Turbulence-induced magnetic fields in shock precursors

TL;DR

This paper investigates how turbulence in the interstellar medium can amplify magnetic fields in shock precursors, potentially enhancing cosmic ray acceleration at supernova shocks.

Contribution

It introduces a novel mechanism where turbulence-driven magnetic field amplification occurs via small-scale dynamo action in shock precursors, supported by 3D MHD simulations.

Findings

Turbulence in the ISM can significantly amplify magnetic fields in shock precursors.

Magnetic field amplification depends on the level of inhomogeneity and turbulence.

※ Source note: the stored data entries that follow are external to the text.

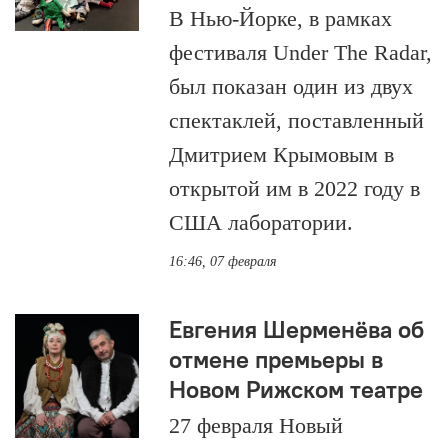
В Нью-Йорке, в рамках
фестиваля Under The Radar,
был показан один из двух
спектаклей, поставленный
Дмитрием Крымовым в
открытой им в 2022 году в
США лаборатории.
16:46, 07 февраля
Евгения Шерменёва об
отмене премьеры в
Новом Рижском театре
27 февраля Новый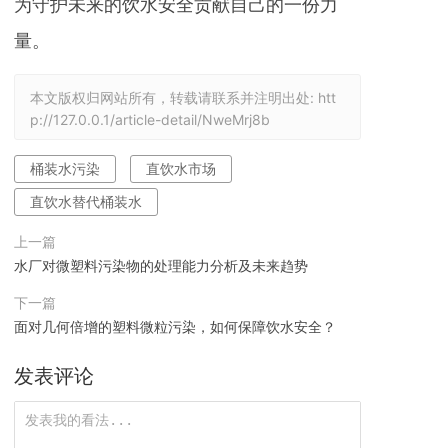
为守护未来的饮水安全贡献自己的一份力
量。
本文版权归网站所有，转载请联系并注明出处:
htt
p://127.0.0.1/article-detail/NweMrj8b
桶装水污染
直饮水市场
直饮水替代桶装水
上一篇
水厂对微塑料污染物的处理能力分析及未来趋势
下一篇
面对几何倍增的塑料微粒污染，如何保障饮水安全？
发表评论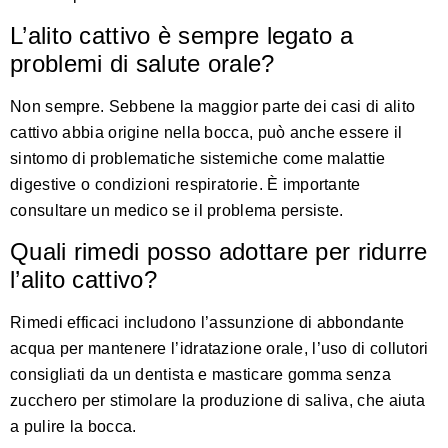
L’alito cattivo è sempre legato a
problemi di salute orale?
Non sempre. Sebbene la maggior parte dei casi di alito
cattivo abbia origine nella bocca, può anche essere il
sintomo di problematiche sistemiche come malattie
digestive o condizioni respiratorie. È importante
consultare un medico se il problema persiste.
Quali rimedi posso adottare per ridurre
l’alito cattivo?
Rimedi efficaci includono l’assunzione di abbondante
acqua per mantenere l’idratazione orale, l’uso di collutori
consigliati da un dentista e masticare gomma senza
zucchero per stimolare la produzione di saliva, che aiuta
a pulire la bocca.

The mechanism provides an alternative to Bell's instability for cosmic ray acceleration enhancement.

Abstract

Galactic cosmic rays are believed to be mostly accelerated at supernova shocks. However, the interstellar magnetic field is too weak to efficiently accelerate galactic cosmic rays up to the highest energies, i.e. $10^{15}$ eV. A stronger magnetic field in the pre-shock region could provide the efficiency required. Bell's cosmic-ray nonresonant streaming instability has been claimed to be responsible for the amplification of precursor magnetic fields. However, an alternative mechanism has been proposed in which the cosmic-ray pressure gradient forms the shock precursor and drives turbulence, amplifying the magnetic field via the small-scale dynamo. A key ingredient for the mechanism to operate are the inhomogeneities present in the interstellar medium (ISM). These inhomogeneities are the consequence of turbulence. In this work we explore the magnetic field amplification in different ISM conditions through 3D MHD numerical simulations.